Cette Bd est un bouleversement pour l'adolescent en quête de lui-même. On tombe dessus par hasard, et c'est tout un univers fait de petites choses du quotidien, de merveilles cachées qui nous tombe dessus, pour notre plus grand plaisir.
Dans ce premier tome, Broussaille découvre ce qui l'entoure, qui se tait et vit en silence - le passé d'un écrivain de son quartier, une baleine sous le musée voisin, un amour qui attend - mais qu'il peut entrevoir grâce à son oeil contemplatif et de part sa nature rêveuse.
Sensible et curieux, il s'ouvre au monde, et nous avec, respirants à plein poumon ces pages superbement dessinées où règne une tendresse et une douceur rassurantes.
L'atmosphère de la ville y est particulièrement bien rendue, au sein de laquelle Broussaille se laisse glisser, et bientôt nous nous sentons dans cet album comme un poisson dans l'eau.
Cette série est un hasard, mais tout n'est que hasard, tout semble couler de source, et Broussaille nous apprend qu'il faut se laisser guider par ses émotions pour pouvoir s'accomplir. Rares sont les oeuvres qui ont un écho aussi fort dans notre existence, qui parlent de nous, de nos envies, de nos élans et de notre humanité.
FRANK et BOM signent là un petit chef d'oeuvre simple et magique, où un jeune homme avec ses cheveux en bataille vient s'immiscer dans un coin de notre tête pour ne plus en sortir. Broussaille est un ami, comme un frère, et c'est l'auteur qui se dévoile, pour nous apprendre à mieux voir.
Un doux air de folie et de rêverie soufle tout au long de ces albums, et surtout Frank retranscrit magnifiquement les etats d'esprits et les sensations de son hero. Ces cinq tomes sont chacun l'histoire d'une recherche.

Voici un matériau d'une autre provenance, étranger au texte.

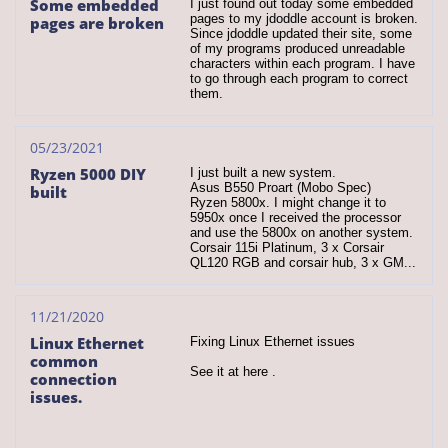
Some embedded 
I just found out today some embedded 
pages to my jdoddle account is broken. 
pages are broken
Since jdoddle updated their site, some 
of my programs produced unreadable 
characters within each program. I have 
to go through each program to correct 
them.
05/23/2021
Ryzen 5000 DIY 
I just built a new system.
Asus B550 Proart (Mobo Spec)
built
Ryzen 5800x. I might change it to 
5950x once I received the processor 
and use the 5800x on another system.
Corsair 115i Platinum, 3 x Corsair 
QL120 RGB and corsair hub, 3 x GM...
11/21/2020
Linux Ethernet 
Fixing Linux Ethernet issues
common 
See it at here .
connection 
issues.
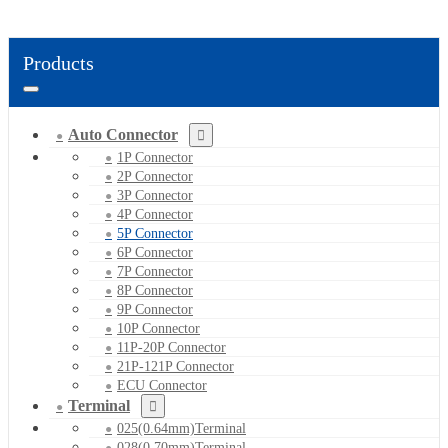
Products
Auto Connector
1P Connector
2P Connector
3P Connector
4P Connector
5P Connector
6P Connector
7P Connector
8P Connector
9P Connector
10P Connector
11P-20P Connector
21P-121P Connector
ECU Connector
Terminal
025(0.64mm)Terminal
028(0.70mm)Terminal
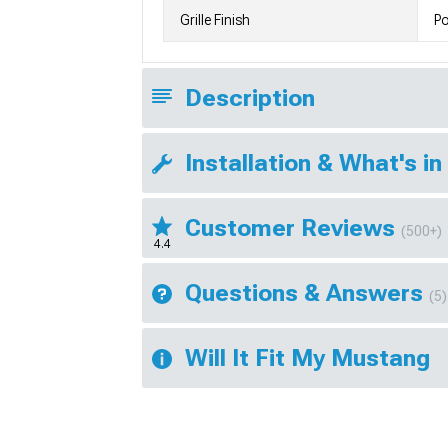
Grille Finish
Po
Description
Installation & What's in
Customer Reviews
(500+)
4.4
Questions & Answers
(5)
Will It Fit My Mustang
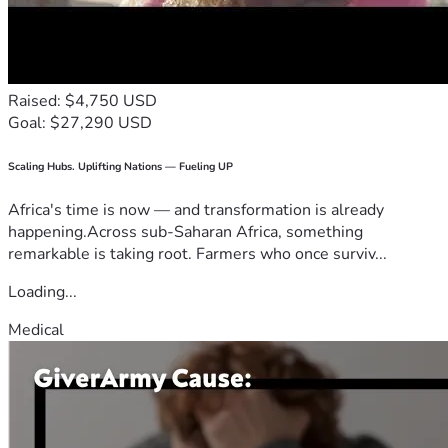
Raised: $4,750 USD
Goal: $27,290 USD
Scaling Hubs. Uplifting Nations — Fueling UP
Africa's time is now — and transformation is already
happening.Across sub-Saharan Africa, something
remarkable is taking root. Farmers who once surviv...
Loading...
Medical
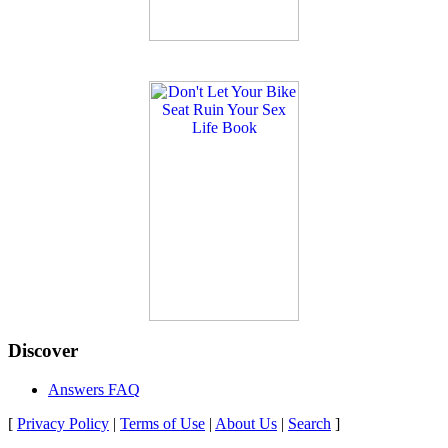
Discover
Answers FAQ
[
Privacy Policy
|
Terms of Use
|
About Us
|
Search
]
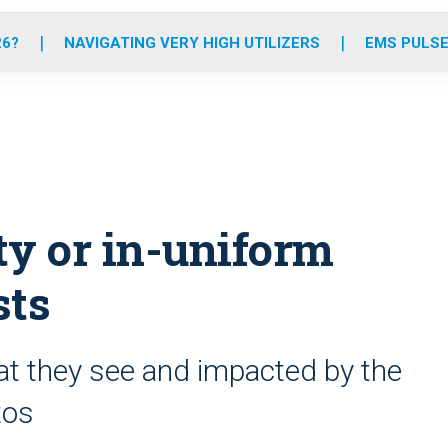
o
r
r
e
i
k
a
n
26?
NAVIGATING VERY HIGH UTILIZERS
EMS PULSE
m
ty or in-uniform
sts
hat they see and impacted by the
tos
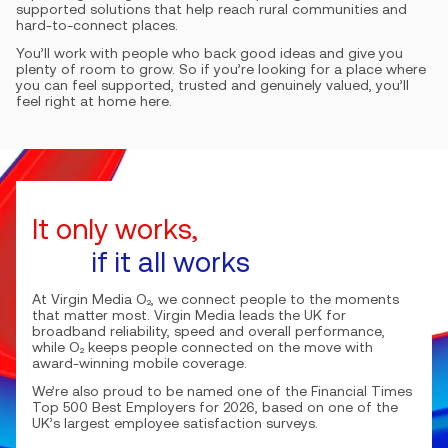
supported solutions that help reach rural communities and
hard-to-connect places.
You’ll work with people who back good ideas and give you
plenty of room to grow. So if you’re looking for a place where
you can feel supported, trusted and genuinely valued, you’ll
feel right at home here.
It only works,
if it all works
At Virgin Media O₂, we connect people to the moments
that matter most. Virgin Media leads the UK for
broadband reliability, speed and overall performance,
while O₂ keeps people connected on the move with
award-winning mobile coverage.
We’re also proud to be named one of the Financial Times
Top 500 Best Employers for 2026, based on one of the
UK’s largest employee satisfaction surveys.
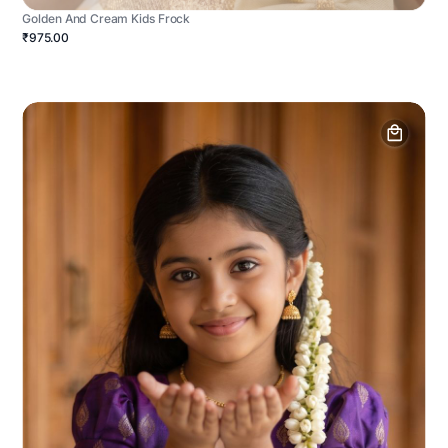
Golden And Cream Kids Frock
₹975.00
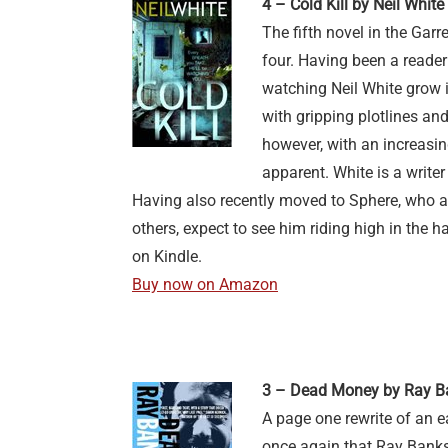
4 – Cold Kill by Neil White
The fifth novel in the Gar
four. Having been a reader 
watching Neil White grow i
with gripping plotlines and
however, with an increasi
apparent. White is a writer
Having also recently moved to Sphere, who 
others, expect to see him riding high in the h
on Kindle.
Buy now on Amazon
3 – Dead Money by Ray B
A page one rewrite of an e
once again that Ray Banks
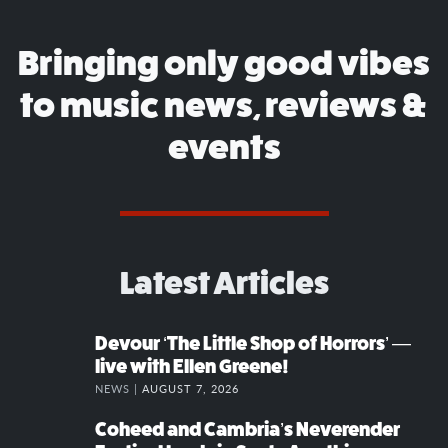
Bringing only good vibes
to music news, reviews &
events
Latest Articles
Devour ‘The Little Shop of Horrors’ —
live with Ellen Greene!
NEWS |
AUGUST 7, 2026
Coheed and Cambria’s Neverender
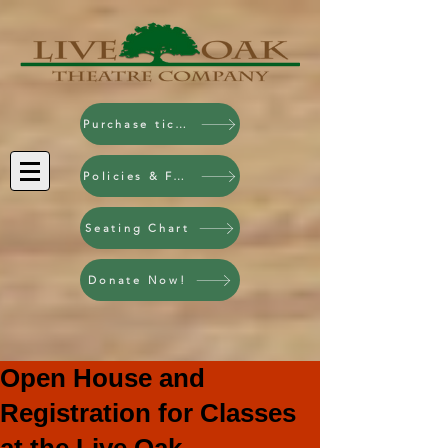
Purchase tickets!
Policies & FAQ
Seating Chart
Donate Now!
Open House and
Registration for Classes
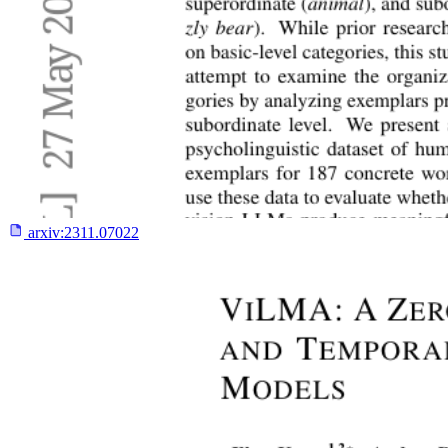
arxiv:
2311.07022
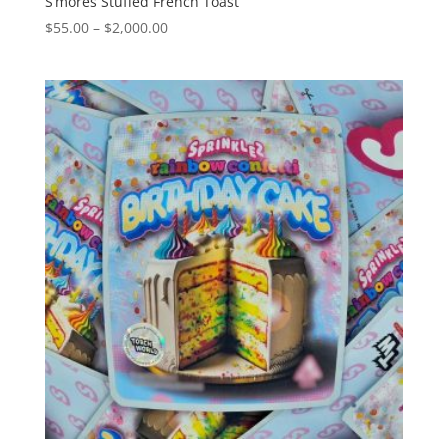
S’mores Stuffed French Toast
Price
$
55.00
–
$
2,000.00
range:
$55.00
through
$2,000.00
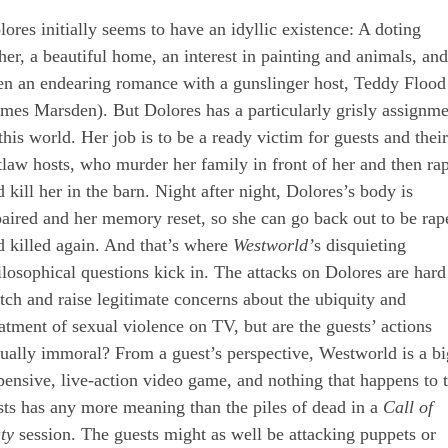
lores initially seems to have an idyllic existence: A doting
ther, a beautiful home, an interest in painting and animals, and
en an endearing romance with a gunslinger host, Teddy Flood
ames Marsden). But Dolores has a particularly grisly assignm
this world. Her job is to be a ready victim for guests and their
tlaw hosts, who murder her family in front of her and then ra
 kill her in the barn. Night after night, Dolores’s body is
paired and her memory reset, so she can go back out to be rap
d killed again. And that’s where
Westworld’
s disquieting
ilosophical questions kick in. The attacks on Dolores are hard
tch and raise legitimate concerns about the ubiquity and
eatment of sexual violence on TV, but are the guests’ actions
tually immoral? From a guest’s perspective, Westworld is a bi
pensive, live-action video game, and nothing that happens to 
sts has any more meaning than the piles of dead in a
Call of
ty
session. The guests might as well be attacking puppets or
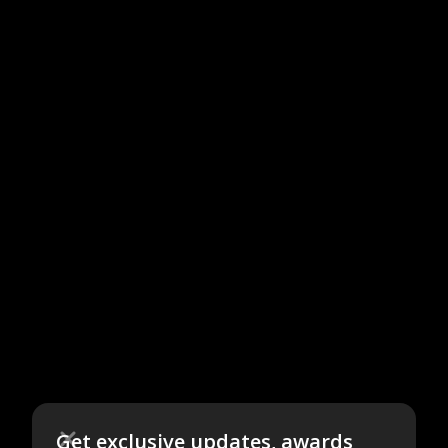
Get exclusive updates, awards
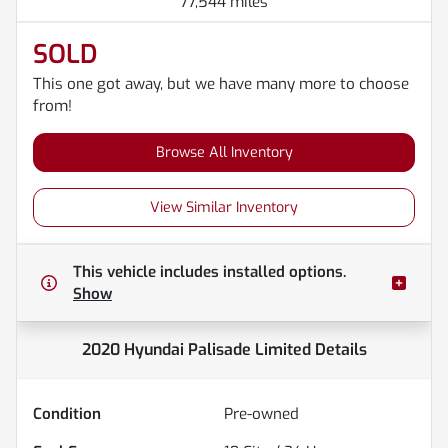
77,544 miles
SOLD
This one got away, but we have many more to choose
from!
Browse All Inventory
View Similar Inventory
This vehicle includes
installed options.
Show
2020 Hyundai Palisade Limited
Details
Condition
Pre-owned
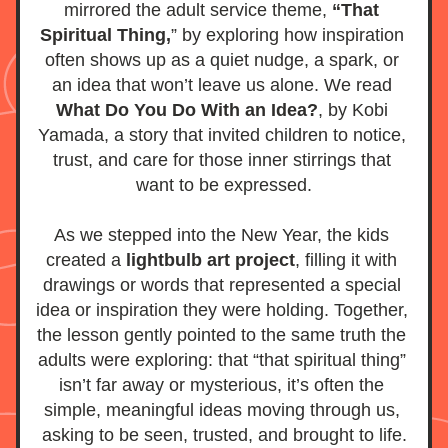
mirrored the adult service theme, 
“That 
Spiritual Thing,
” by exploring how inspiration 
often shows up as a quiet nudge, a spark, or 
an idea that won’t leave us alone. We read 
What Do You Do With an Idea?
, by Kobi 
Yamada, a story that invited children to notice, 
trust, and care for those inner stirrings that 
want to be expressed.
As we stepped into the New Year, the kids 
created a
 lightbulb art project
, filling it with 
drawings or words that represented a special 
idea or inspiration they were holding. Together, 
the lesson gently pointed to the same truth the 
adults were exploring: that “that spiritual thing” 
isn’t far away or mysterious, it’s often the 
simple, meaningful ideas moving through us, 
asking to be seen, trusted, and brought to life.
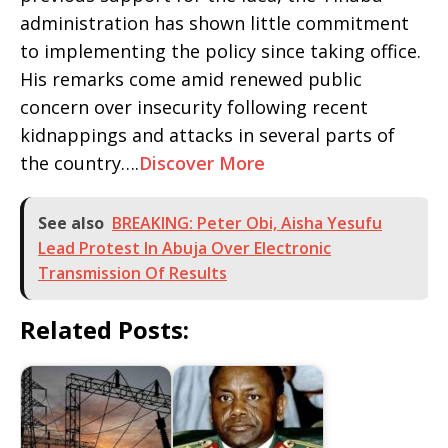
administration has shown little commitment
to implementing the policy since taking office.
His remarks come amid renewed public
concern over insecurity following recent
kidnappings and attacks in several parts of
the country….
Discover More
See also
BREAKING: Peter Obi, Aisha Yesufu
Lead Protest In Abuja Over Electronic
Transmission Of Results
Related Posts:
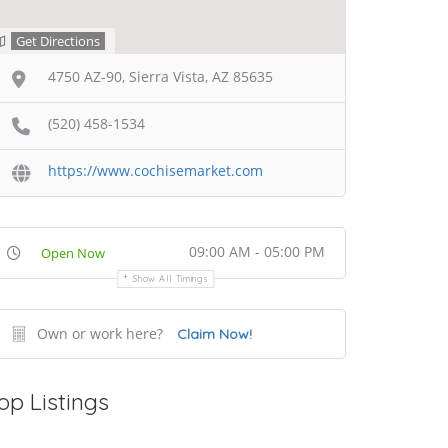
Get Directions
4750 AZ-90, Sierra Vista, AZ 85635
(520) 458-1534
https://www.cochisemarket.com
09:00 AM - 05:00 PM
Open Now
Show All Timings
Own or work here?
Claim Now!
op Listings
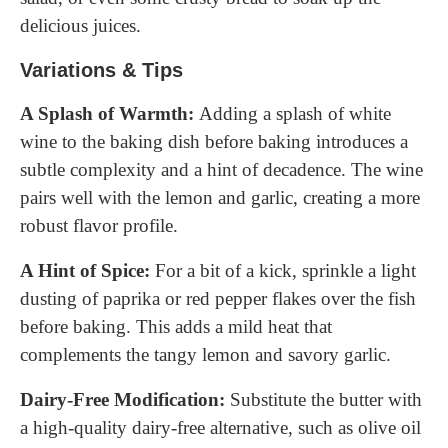
delicious juices.
Variations & Tips
A Splash of Warmth:
Adding a splash of white
wine to the baking dish before baking introduces a
subtle complexity and a hint of decadence. The wine
pairs well with the lemon and garlic, creating a more
robust flavor profile.
A Hint of Spice:
For a bit of a kick, sprinkle a light
dusting of paprika or red pepper flakes over the fish
before baking. This adds a mild heat that
complements the tangy lemon and savory garlic.
Dairy-Free Modification:
Substitute the butter with
a high-quality dairy-free alternative, such as olive oil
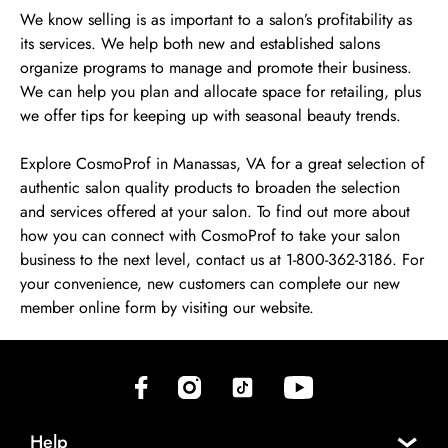
We know selling is as important to a salon’s profitability as
its services. We help both new and established salons
organize programs to manage and promote their business.
We can help you plan and allocate space for retailing, plus
we offer tips for keeping up with seasonal beauty trends.
Explore CosmoProf in Manassas, VA for a great selection of
authentic salon quality products to broaden the selection
and services offered at your salon. To find out more about
how you can connect with CosmoProf to take your salon
business to the next level, contact us at 1-800-362-3186. For
your convenience, new customers can complete our new
member online form by visiting our website.
(opens in new tab)
(opens in new tab)
(opens in new tab)
(opens in new tab)
Help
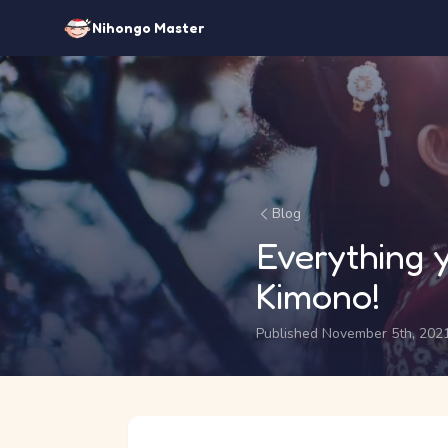
Nihongo Master
Blog
Everything
Kimono!
Published November 5th, 202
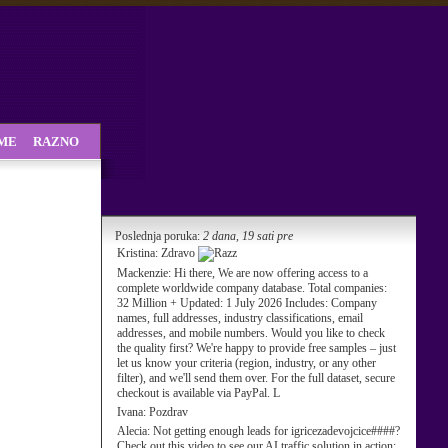
SME
RAZNO
Poslednja poruka:
2 dana, 19 sati pre
Kristina:
Zdravo
Mackenzie:
Hi there, We are now offering access to a
complete worldwide company database. Total companies:
32 Million + Updated: 1 July 2026 Includes: Company
names, full addresses, industry classifications, email
addresses, and mobile numbers. Would you like to check
the quality first? We're happy to provide free samples – just
let us know your criteria (region, industry, or any other
filter), and we'll send them over. For the full dataset, secure
checkout is available via PayPal. L
Ivana:
Pozdrav
Alecia:
Not getting enough leads for igricezadevojcice####?
Check out this video to see our AI traffic solution in action:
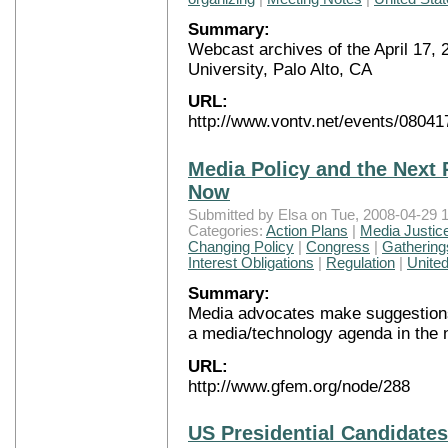
Summary:
Webcast archives of the April 17,
University, Palo Alto, CA
URL:
http://www.vontv.net/events/08041
Media Policy and the Next 
Now
Submitted by Elsa on Tue, 2008-04-29 1
Categories:
Action Plans
|
Media Justic
Changing Policy
|
Congress
|
Gathering
Interest Obligations
|
Regulation
|
United
Summary:
Media advocates make suggestions
a media/technology agenda in the 
URL:
http://www.gfem.org/node/288
US Presidential Candidate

Le premier est la recherche d'une reponse obsessionelle et surréelle, une envollée dans l'imaginaire, dont on revient en paix et heureux.
Le second est une recherche qui tient de la plus pure curiosité, on part sans savoir ce que l'on cherche (à part "à savoir") et on revient avec un trésor.
Le troisième est une recherche effénée qui va apporter tout autre chose que ce qu'on cherchait. (c'est mon préféré)
Le quatrième (en deux parties) est la recherche mutuelle de deux êtres, chacun marchant dans les pas de l'autres pour tenter de le retrouver, puis une recherche sans but, une flânerie, dont on rapporte ce que l'on aurais jamais été chercher.
Le cinquième est une recherche intérieure, une fouille au fond de soi.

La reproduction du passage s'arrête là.